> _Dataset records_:
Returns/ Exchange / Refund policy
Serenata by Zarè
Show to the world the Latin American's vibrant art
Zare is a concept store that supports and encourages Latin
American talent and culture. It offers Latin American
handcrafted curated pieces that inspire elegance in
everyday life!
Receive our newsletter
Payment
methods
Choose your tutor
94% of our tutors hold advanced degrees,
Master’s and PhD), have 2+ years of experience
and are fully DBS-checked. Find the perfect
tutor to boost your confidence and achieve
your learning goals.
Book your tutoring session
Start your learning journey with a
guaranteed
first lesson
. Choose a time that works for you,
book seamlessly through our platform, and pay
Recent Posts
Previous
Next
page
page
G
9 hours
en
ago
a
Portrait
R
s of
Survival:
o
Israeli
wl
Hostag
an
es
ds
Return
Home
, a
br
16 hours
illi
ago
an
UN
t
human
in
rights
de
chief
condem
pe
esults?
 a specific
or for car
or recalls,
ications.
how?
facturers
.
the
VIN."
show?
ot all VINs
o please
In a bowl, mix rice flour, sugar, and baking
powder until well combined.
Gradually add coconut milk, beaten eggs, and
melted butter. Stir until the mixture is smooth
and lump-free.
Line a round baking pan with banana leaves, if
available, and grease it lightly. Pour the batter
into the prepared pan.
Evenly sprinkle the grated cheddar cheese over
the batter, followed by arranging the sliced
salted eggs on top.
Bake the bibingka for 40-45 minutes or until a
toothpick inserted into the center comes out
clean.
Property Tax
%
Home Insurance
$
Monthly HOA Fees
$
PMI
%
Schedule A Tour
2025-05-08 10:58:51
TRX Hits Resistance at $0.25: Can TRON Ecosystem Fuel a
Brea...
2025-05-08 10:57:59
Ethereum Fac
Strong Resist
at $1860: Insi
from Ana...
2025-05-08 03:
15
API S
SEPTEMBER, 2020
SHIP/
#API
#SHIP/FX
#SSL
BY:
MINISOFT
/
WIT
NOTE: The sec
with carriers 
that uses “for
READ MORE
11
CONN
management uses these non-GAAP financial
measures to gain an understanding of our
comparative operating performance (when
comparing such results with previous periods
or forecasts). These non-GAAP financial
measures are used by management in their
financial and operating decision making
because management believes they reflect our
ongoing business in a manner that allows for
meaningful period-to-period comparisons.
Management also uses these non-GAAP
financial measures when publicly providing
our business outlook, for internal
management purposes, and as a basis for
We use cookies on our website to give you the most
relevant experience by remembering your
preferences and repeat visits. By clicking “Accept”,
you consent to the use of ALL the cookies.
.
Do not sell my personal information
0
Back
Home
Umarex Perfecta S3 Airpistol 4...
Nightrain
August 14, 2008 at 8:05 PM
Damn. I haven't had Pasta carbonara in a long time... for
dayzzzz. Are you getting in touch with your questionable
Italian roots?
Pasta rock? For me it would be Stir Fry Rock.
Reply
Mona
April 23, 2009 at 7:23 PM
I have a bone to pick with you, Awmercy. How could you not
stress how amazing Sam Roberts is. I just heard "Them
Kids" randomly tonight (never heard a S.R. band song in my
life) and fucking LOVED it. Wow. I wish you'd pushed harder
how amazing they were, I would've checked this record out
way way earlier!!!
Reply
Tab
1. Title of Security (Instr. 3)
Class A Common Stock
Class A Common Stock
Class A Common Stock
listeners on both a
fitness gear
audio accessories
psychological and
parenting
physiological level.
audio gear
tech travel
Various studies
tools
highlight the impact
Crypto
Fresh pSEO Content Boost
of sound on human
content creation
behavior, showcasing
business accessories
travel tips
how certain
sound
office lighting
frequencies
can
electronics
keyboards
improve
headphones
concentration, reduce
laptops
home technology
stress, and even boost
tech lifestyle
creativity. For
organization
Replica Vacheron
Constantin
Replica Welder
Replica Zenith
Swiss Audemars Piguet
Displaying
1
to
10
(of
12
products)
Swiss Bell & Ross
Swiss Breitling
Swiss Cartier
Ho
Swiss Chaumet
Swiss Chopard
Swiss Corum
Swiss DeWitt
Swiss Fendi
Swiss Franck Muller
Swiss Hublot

> _Exercise details_: Among the lines of the preceding data, which ones hold the word "checked"? List them.

> _Solution for this task_:
and are fully DBS-checked. Find the perfect
how amazing they were, I would've checked this record out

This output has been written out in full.